**Exercise data:**
--*--
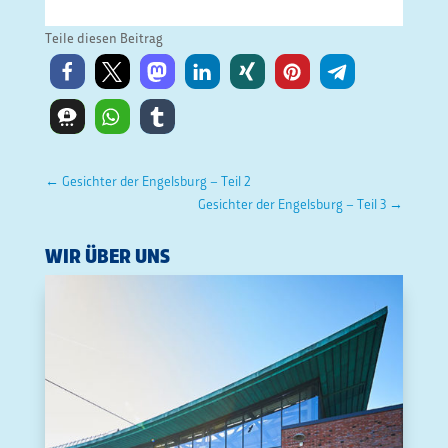
Teile diesen Beitrag
←
Gesichter der Engelsburg – Teil 2
Gesichter der Engelsburg – Teil 3
→
WIR ÜBER UNS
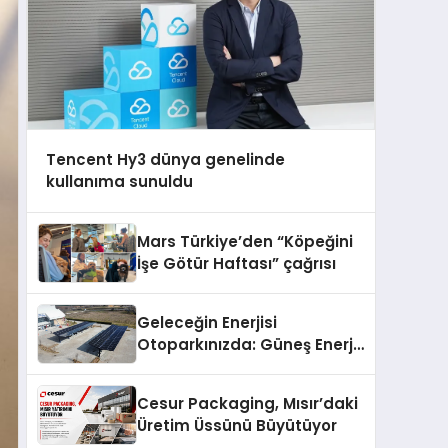
Tencent Hy3 dünya genelinde
kullanıma sunuldu
Mars Türkiye’den “Köpeğini
İşe Götür Haftası” çağrısı
Geleceğin Enerjisi
Otoparkınızda: Güneş Enerjili
Carport (Solar Otopark)
Nedir?
Cesur Packaging, Mısır’daki
Üretim Üssünü Büyütüyor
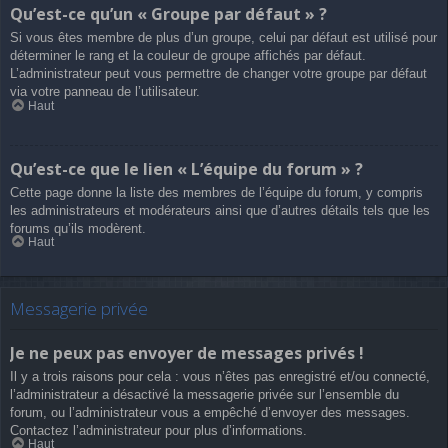
Qu’est-ce qu’un « Groupe par défaut » ?
Si vous êtes membre de plus d’un groupe, celui par défaut est utilisé pour
déterminer le rang et la couleur de groupe affichés par défaut.
L’administrateur peut vous permettre de changer votre groupe par défaut
via votre panneau de l’utilisateur.
Haut
Qu’est-ce que le lien « L’équipe du forum » ?
Cette page donne la liste des membres de l’équipe du forum, y compris
les administrateurs et modérateurs ainsi que d’autres détails tels que les
forums qu’ils modèrent.
Haut
Messagerie privée
Je ne peux pas envoyer de messages privés !
Il y a trois raisons pour cela : vous n’êtes pas enregistré et/ou connecté,
l’administrateur a désactivé la messagerie privée sur l’ensemble du
forum, ou l’administrateur vous a empêché d’envoyer des messages.
Contactez l’administrateur pour plus d’informations.
Haut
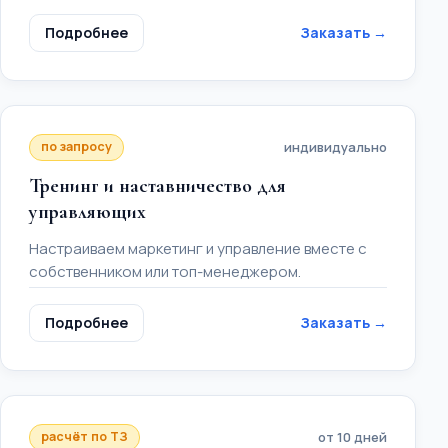
Подробнее
Заказать →
по запросу
индивидуально
Тренинг и наставничество для
управляющих
Настраиваем маркетинг и управление вместе с
собственником или топ-менеджером.
Подробнее
Заказать →
расчёт по ТЗ
от 10 дней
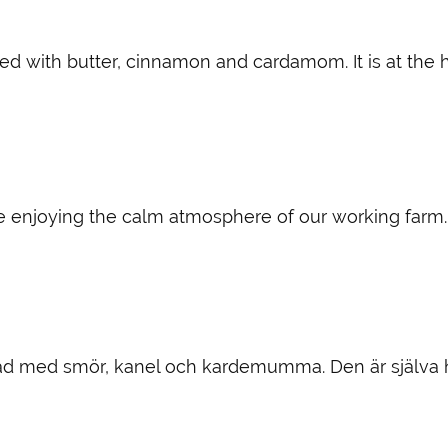
d with butter, cinnamon and cardamom. It is at the he
e enjoying the calm atmosphere of our working farm.
d med smör, kanel och kardemumma. Den är själva hjä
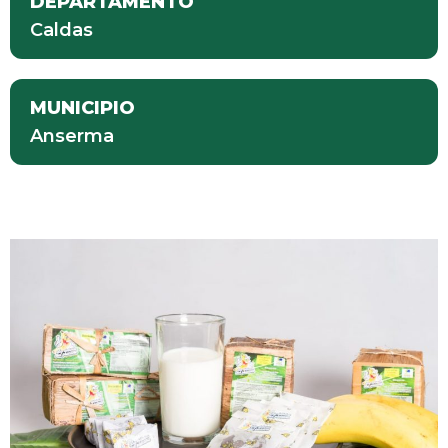
DEPARTAMENTO
Caldas
MUNICIPIO
Anserma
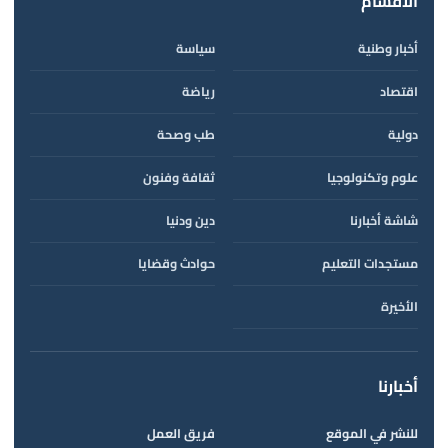
الأقسام
أخبار وطنية
سياسة
اقتصاد
رياضة
دولية
طب وصحة
علوم وتكنولوجيا
ثقافة وفنون
شاشة أخبارنا
دين ودنيا
مستجدات التعليم
حوادث وقضايا
الأخيرة
أخبارنا
للنشر في الموقع
فريق العمل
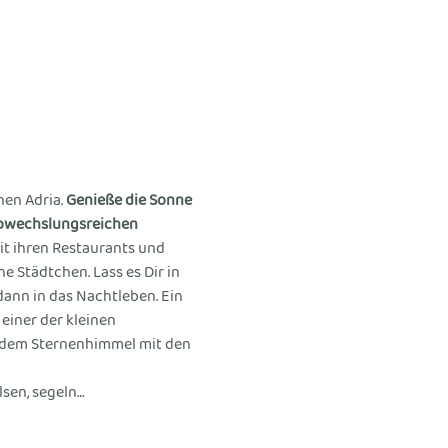
en Adria. 
Genieße die Sonne 
abwechslungsreichen 
t ihren Restaurants und 
 Städtchen. Lass es Dir in 
ann in das Nachtleben. Ein 
einer der kleinen 
r dem Sternenhimmel mit den 
lsen, segeln…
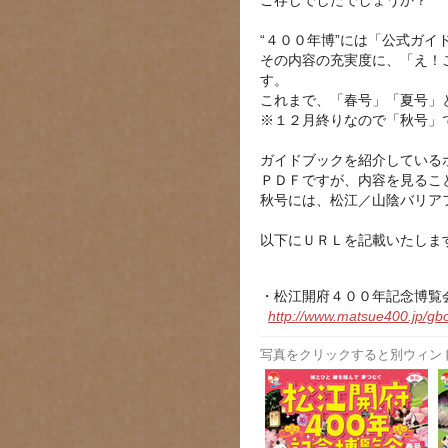
ご存じでしたでしょうか？
“４００年博”には「公式ガ
その内容の充実度に、「え！
す。
これまで、「春号」「夏号」
※１２月終りなので「秋号」
ガイドブックを紹介している
ＰＤＦですが、内容を見るこ
秋号には、松江／山陰バリア
以下にＵＲＬを記載いたしま
・松江開府４００年記念博覧
http://www.matsue400.jp/gb
写真をクリックすると別ウィン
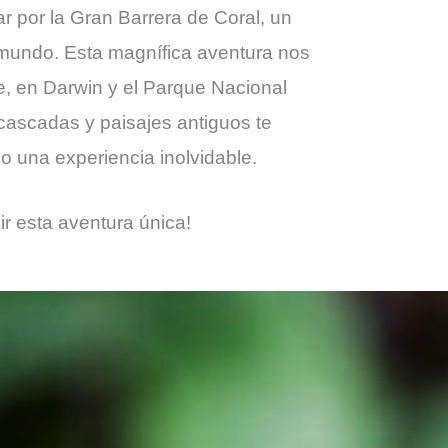
ar por la Gran Barrera de Coral, un
 mundo. Esta magnífica aventura nos
te, en Darwin y el Parque Nacional
cascadas y paisajes antiguos te
o una experiencia inolvidable.
vir esta aventura única!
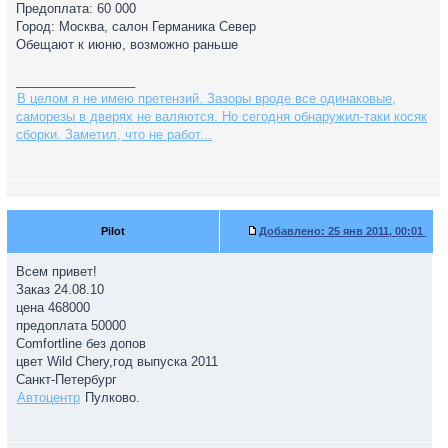
Предоплата: 60 000
Город: Москва, салон Германика Север
Обещают к июню, возможно раньше
_________________
В целом я не имею претензий. Зазоры вроде все одинаковые,
саморезы в дверях не валяются. Но сегодня обнаружил-таки косяк
сборки. Заметил, что не работ...
Pilot
Добавлено:
25 янв 2011, 00:01
Всем привет!
Заказ 24.08.10
цена 468000
предоплата 50000
Comfortline без допов
цвет Wild Chery,год выпуска 2011
Санкт-Петербург
Автоцентр
Пулково.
--*--
**Required action:**
Only the text of the entries belongs in the answer, copied exactly; the pictures stay out.

**Answer for this exercise:**
Teile diesen Beitrag
←
Gesichter der Engelsburg – Teil 2
Gesichter der Engelsburg – Teil 3
→
WIR ÜBER UNS
Tencent Hy3 dünya genelinde
kullanıma sunuldu
Mars Türkiye’den “Köpeğini
İşe Götür Haftası” çağrısı
Geleceğin Enerjisi
Otoparkınızda: Güneş Enerjili
Carport (Solar Otopark)
Nedir?
Cesur Packaging, Mısır’daki
Üretim Üssünü Büyütüyor
Qu’est-ce qu’un « Groupe par défaut » ?
Si vous êtes membre de plus d’un groupe, celui par défaut est utilisé pour
déterminer le rang et la couleur de groupe affichés par défaut.
L’administrateur peut vous permettre de changer votre groupe par défaut
via votre panneau de l’utilisateur.
Haut
Qu’est-ce que le lien « L’équipe du forum » ?
Cette page donne la liste des membres de l’équipe du forum, y compris
les administrateurs et modérateurs ainsi que d’autres détails tels que les
forums qu’ils modèrent.
Haut
Messagerie privée
Je ne peux pas envoyer de messages privés !
Il y a trois raisons pour cela : vous n’êtes pas enregistré et/ou connecté,
l’administrateur a désactivé la messagerie privée sur l’ensemble du
forum, ou l’administrateur vous a empêché d’envoyer des messages.
Contactez l’administrateur pour plus d’informations.
Haut
Подробнее
Заказать →
по запросу
индивидуально
Тренинг и наставничество для
управляющих
Настраиваем маркетинг и управление вместе с
собственником или топ-менеджером.
Подробнее
Заказать →
расчёт по ТЗ
от 10 дней
d with butter, cinnamon and cardamom. It is at the he
e enjoying the calm atmosphere of our working farm.
d med smör, kanel och kardemumma. Den är själva hjä
DEPARTAMENTO
Caldas
MUNICIPIO
Anserma
الأقسام
أخبار وطنية
سياسة
اقتصاد
رياضة
دولية
طب وصحة
علوم وتكنولوجيا
ثقافة وفنون
شاشة أخبارنا
دين ودنيا
مستجدات التعليم
حوادث وقضايا
الأخيرة
أخبارنا
للنشر في الموقع
فريق العمل
en Adria. 
Genieße die Sonne 
abwechslungsreichen 
t ihren Restaurants und 
 Städtchen. Lass es Dir in 
ann in das Nachtleben. Ein 
einer der kleinen 
r dem Sternenhimmel mit den 
lsen, segeln…
ご存じでしたでしょうか？
“４００年博”には「公式ガ
その内容の充実度に、「え！
す。
これまで、「春号」「夏号」
※１２月終りなので「秋号」
ガイドブックを紹介している
ＰＤＦですが、内容を見るこ
秋号には、松江／山陰バリア
以下にＵＲＬを記載いたしま
・松江開府４００年記念博覧
http://www.matsue400.jp/gb
写真をクリックすると別ウィン
ar por la Gran Barrera de Coral, un
 mundo. Esta magnífica aventura nos
te, en Darwin y el Parque Nacional
cascadas y paisajes antiguos te
o una experiencia inolvidable.
vir esta aventura única!
Предоплата: 60 000
Город: Москва, салон Германика Север
Обещают к июню, возможно раньше
_________________
В целом я не имею претензий. Зазоры вроде все одинаковые,
саморезы в дверях не валяются. Но сегодня обнаружил-таки косяк
сборки. Заметил, что не работ...
Pilot
Добавлено:
25 янв 2011, 00:01
Всем привет!
Заказ 24.08.10
цена 468000
предоплата 50000
Comfortline без допов
цвет Wild Chery,год выпуска 2011
Санкт-Петербург
Автоцентр
Пулково.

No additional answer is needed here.